■ Your objective ■
Locate each line with the string "dass" in the listing below and copy it.

■ Exercise input ■
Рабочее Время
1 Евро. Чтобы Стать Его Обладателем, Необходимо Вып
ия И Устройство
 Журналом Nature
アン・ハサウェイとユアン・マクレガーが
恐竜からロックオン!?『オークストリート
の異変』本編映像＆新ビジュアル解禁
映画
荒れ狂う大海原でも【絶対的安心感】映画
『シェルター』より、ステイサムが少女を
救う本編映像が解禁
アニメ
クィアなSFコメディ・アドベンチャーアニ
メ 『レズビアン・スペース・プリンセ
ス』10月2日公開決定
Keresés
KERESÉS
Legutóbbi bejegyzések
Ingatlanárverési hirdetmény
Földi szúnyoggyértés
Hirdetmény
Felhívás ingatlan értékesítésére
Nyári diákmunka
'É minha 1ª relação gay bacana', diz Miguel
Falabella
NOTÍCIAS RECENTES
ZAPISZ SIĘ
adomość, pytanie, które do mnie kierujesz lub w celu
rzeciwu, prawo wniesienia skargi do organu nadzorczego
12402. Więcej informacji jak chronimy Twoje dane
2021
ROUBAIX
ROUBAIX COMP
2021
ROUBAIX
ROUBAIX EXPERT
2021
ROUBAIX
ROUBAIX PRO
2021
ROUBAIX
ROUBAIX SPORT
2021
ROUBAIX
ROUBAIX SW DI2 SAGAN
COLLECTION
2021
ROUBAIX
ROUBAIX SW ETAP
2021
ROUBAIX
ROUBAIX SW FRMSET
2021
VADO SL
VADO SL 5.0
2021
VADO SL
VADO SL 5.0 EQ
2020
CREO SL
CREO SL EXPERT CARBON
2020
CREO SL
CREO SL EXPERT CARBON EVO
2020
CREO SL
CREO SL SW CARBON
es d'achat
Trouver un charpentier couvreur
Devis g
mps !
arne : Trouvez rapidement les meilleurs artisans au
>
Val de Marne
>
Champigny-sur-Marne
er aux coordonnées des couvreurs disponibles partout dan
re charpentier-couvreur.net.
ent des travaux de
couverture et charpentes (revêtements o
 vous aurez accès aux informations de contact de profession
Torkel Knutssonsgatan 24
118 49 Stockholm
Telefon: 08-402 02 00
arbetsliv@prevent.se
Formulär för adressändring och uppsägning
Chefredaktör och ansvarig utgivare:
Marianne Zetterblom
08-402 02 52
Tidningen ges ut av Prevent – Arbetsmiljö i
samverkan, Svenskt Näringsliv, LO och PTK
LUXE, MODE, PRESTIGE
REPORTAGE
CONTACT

--

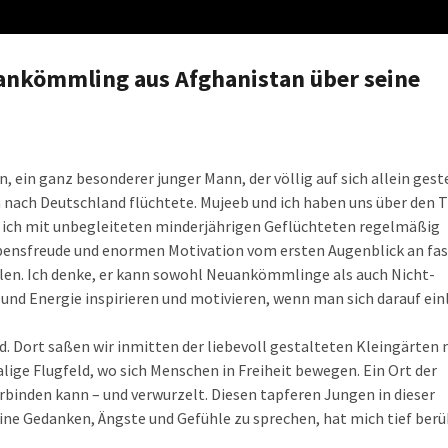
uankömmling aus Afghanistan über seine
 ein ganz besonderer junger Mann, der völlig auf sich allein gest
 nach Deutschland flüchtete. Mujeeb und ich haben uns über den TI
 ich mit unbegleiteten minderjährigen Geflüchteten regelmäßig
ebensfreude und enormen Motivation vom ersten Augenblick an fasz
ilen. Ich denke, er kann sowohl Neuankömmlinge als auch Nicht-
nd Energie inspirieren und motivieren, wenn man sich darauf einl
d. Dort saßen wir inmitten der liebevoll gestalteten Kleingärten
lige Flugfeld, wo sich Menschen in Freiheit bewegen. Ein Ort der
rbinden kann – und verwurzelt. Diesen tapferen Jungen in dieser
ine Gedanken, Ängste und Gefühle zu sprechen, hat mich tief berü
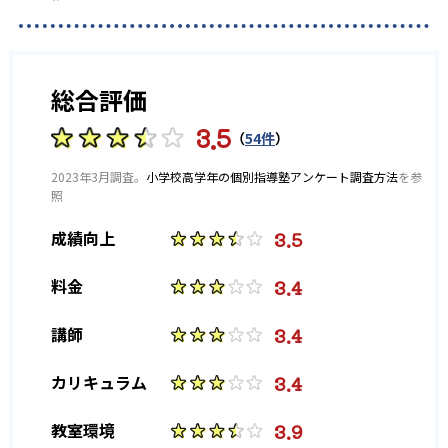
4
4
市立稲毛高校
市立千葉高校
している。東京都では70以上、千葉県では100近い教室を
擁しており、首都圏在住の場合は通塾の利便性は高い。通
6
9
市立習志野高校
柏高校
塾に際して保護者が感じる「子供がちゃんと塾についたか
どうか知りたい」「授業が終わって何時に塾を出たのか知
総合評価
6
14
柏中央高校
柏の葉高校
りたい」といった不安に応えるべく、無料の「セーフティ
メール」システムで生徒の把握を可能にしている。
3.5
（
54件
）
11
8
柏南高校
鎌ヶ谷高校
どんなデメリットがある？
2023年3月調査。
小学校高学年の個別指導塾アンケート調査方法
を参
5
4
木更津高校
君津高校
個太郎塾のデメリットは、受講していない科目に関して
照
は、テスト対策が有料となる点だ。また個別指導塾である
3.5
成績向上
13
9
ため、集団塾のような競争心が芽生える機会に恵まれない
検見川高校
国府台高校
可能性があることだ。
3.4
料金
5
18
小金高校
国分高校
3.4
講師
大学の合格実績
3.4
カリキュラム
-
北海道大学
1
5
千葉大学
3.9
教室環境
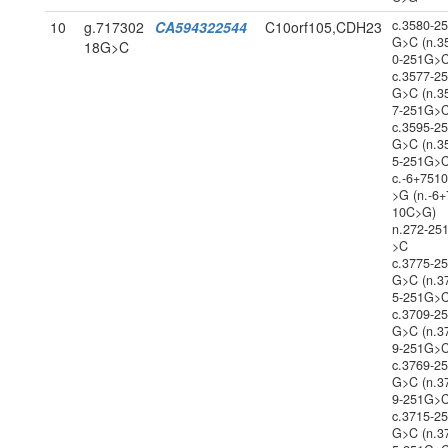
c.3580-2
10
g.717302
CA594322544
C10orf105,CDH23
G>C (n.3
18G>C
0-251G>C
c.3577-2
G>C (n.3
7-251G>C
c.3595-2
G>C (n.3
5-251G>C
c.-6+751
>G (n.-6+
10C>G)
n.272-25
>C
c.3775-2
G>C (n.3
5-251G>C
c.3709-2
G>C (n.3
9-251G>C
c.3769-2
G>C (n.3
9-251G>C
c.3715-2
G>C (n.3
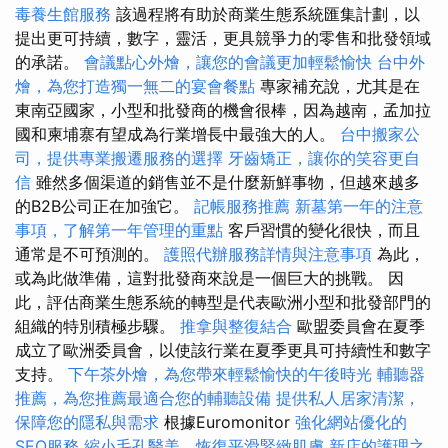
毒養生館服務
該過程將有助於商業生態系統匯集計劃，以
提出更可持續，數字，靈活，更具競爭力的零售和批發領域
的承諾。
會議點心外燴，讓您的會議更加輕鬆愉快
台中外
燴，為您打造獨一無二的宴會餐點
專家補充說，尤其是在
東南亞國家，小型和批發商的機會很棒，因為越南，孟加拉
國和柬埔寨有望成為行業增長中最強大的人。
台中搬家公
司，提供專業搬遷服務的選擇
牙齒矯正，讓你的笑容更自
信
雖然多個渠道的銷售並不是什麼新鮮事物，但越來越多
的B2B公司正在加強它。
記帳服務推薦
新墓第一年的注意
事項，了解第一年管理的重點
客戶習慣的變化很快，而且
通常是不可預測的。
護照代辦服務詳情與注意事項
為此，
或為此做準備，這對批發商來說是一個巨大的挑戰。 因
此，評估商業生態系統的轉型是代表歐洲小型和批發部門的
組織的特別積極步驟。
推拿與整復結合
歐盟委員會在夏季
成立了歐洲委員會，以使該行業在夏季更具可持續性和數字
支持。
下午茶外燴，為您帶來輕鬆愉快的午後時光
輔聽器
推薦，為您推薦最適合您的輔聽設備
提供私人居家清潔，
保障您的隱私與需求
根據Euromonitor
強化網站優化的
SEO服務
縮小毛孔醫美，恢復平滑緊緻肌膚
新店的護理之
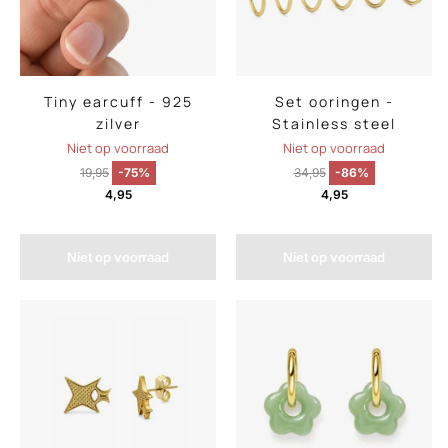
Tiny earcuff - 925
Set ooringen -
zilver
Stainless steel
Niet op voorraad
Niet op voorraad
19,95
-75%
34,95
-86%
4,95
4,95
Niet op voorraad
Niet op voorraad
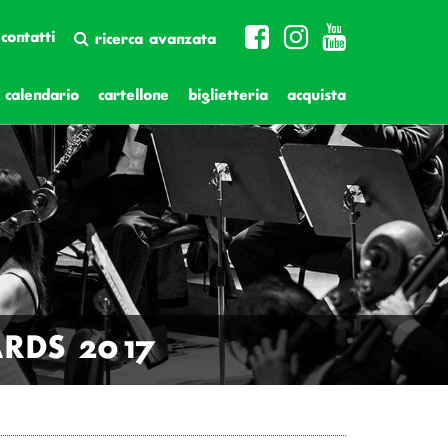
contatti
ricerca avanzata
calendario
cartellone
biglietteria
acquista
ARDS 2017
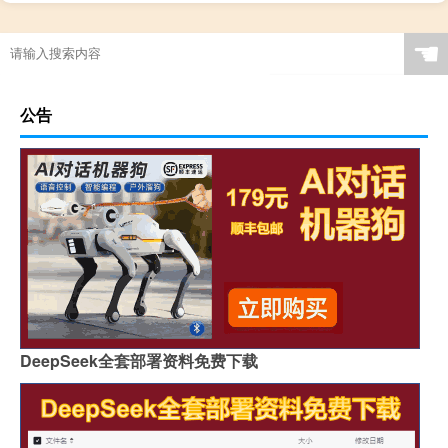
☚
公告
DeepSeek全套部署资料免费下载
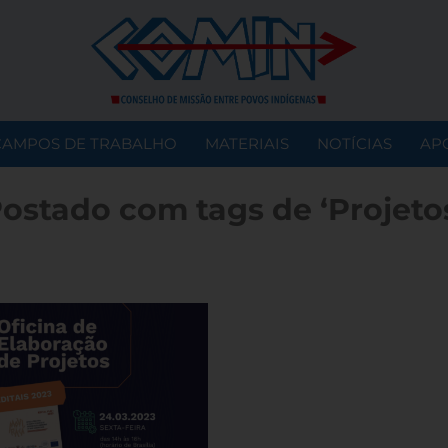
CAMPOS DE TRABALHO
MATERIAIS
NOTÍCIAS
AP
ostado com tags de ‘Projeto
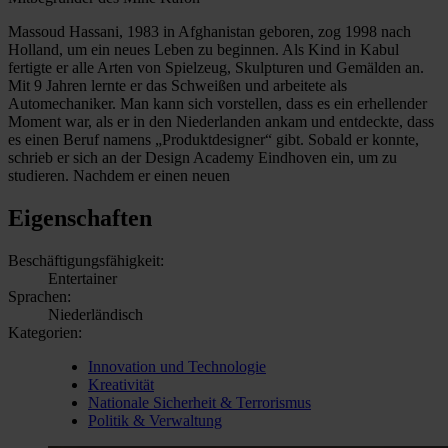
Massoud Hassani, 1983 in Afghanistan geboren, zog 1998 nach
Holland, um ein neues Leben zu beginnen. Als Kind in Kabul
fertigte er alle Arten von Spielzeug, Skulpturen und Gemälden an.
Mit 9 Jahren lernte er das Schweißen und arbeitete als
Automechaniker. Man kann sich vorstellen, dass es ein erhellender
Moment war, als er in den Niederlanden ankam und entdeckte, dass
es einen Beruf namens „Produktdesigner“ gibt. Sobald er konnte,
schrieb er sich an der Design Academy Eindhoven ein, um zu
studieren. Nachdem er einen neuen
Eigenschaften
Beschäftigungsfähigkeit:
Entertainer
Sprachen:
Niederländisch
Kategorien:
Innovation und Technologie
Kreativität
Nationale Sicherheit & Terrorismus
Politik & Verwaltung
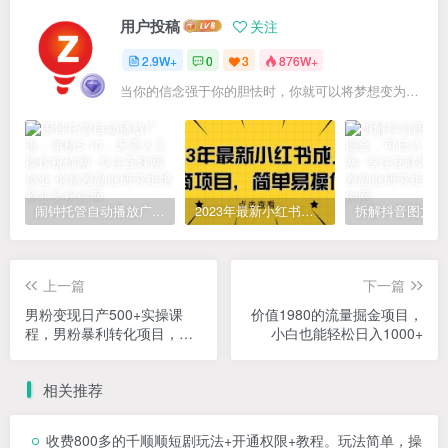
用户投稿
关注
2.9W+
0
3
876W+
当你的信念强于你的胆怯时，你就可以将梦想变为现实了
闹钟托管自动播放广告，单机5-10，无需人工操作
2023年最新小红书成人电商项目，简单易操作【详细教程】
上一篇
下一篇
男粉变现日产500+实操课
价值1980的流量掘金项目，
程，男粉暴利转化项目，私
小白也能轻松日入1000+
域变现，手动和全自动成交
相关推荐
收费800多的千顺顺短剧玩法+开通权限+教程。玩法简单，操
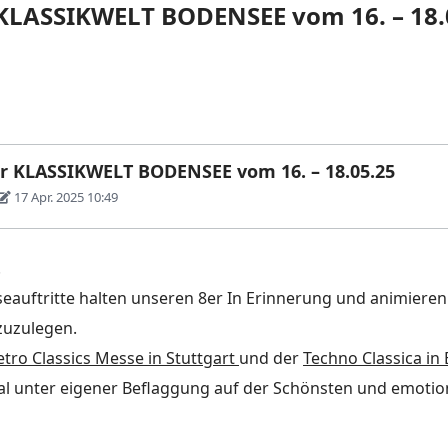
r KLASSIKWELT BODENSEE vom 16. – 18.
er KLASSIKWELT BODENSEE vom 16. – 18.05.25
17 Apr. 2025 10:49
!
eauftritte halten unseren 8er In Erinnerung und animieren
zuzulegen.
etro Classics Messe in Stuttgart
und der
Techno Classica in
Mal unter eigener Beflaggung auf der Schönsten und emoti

--

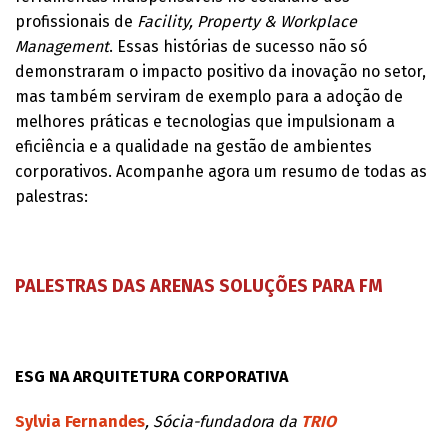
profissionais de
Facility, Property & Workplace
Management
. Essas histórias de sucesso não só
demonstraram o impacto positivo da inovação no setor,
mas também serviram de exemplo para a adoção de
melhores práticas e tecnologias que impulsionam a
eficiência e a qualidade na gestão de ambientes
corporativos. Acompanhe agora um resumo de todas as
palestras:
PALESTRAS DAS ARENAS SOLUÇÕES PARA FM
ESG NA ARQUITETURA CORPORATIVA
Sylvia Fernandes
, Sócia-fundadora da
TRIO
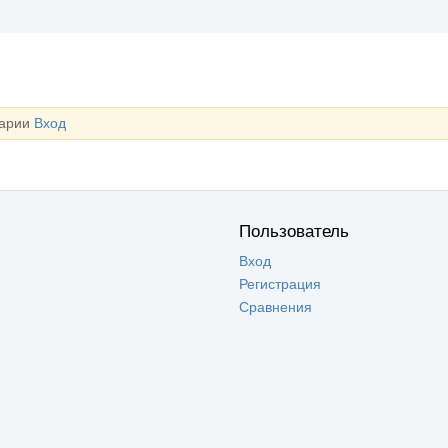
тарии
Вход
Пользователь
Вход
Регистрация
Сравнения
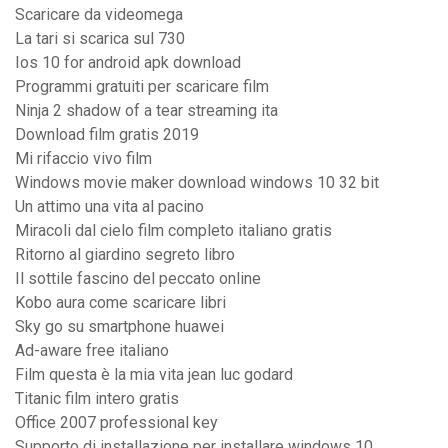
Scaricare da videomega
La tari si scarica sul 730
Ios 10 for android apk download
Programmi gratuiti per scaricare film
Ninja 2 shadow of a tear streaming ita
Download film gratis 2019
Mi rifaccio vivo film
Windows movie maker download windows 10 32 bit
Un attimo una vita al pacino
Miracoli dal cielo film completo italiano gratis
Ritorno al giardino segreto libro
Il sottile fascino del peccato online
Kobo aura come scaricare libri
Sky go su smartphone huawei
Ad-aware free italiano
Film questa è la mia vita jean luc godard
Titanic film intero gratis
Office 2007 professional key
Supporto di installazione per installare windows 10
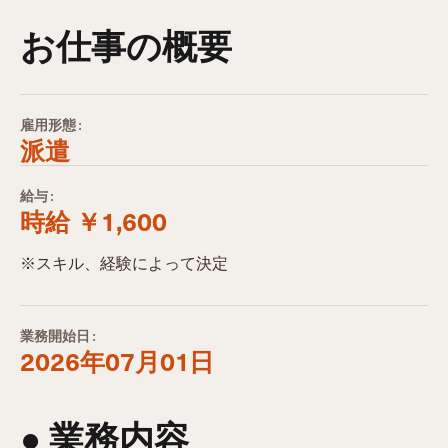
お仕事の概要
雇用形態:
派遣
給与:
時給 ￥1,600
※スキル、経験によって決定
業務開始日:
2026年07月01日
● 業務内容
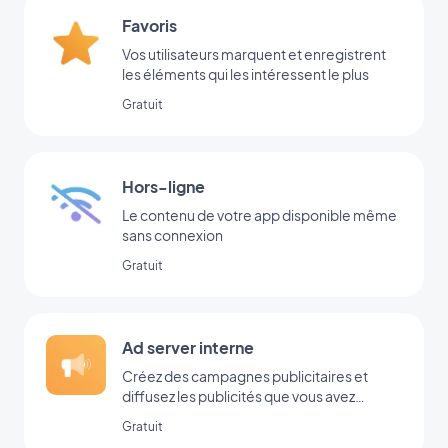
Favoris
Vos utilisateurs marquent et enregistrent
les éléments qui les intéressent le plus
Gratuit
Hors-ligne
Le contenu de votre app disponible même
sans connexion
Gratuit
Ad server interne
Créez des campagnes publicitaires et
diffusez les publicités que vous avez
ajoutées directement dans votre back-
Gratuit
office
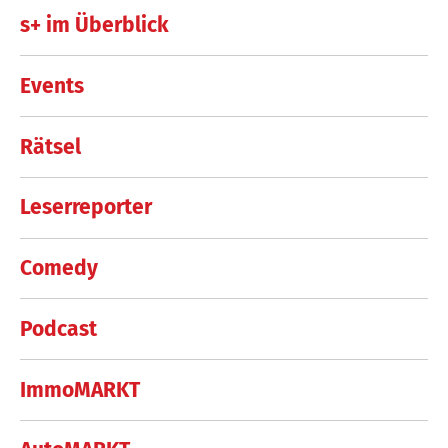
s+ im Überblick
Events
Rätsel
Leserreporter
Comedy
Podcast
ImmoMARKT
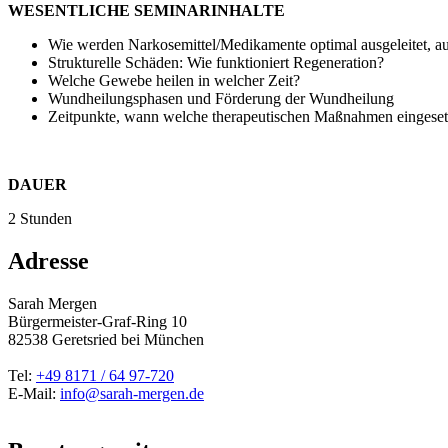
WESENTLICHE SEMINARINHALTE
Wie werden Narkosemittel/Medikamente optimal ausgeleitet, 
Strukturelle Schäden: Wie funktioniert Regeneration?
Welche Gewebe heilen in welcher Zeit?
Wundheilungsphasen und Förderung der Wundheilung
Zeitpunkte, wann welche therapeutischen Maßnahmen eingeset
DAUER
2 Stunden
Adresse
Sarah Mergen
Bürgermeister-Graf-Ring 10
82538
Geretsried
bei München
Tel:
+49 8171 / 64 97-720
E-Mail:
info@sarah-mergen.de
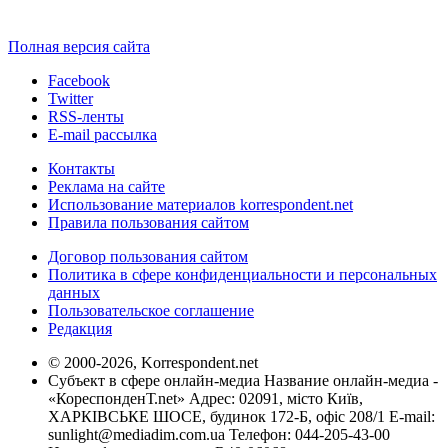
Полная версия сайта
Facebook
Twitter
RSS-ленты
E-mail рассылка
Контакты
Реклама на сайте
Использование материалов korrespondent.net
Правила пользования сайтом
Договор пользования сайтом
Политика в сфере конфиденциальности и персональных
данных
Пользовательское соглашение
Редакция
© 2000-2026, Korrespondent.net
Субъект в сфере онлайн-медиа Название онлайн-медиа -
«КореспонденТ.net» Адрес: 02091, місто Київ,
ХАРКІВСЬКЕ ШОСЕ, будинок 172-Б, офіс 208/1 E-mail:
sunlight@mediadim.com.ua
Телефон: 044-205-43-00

■ Response to this task ■
Automechaniker. Man kann sich vorstellen, dass es ein erhellender
Moment war, als er in den Niederlanden ankam und entdeckte, dass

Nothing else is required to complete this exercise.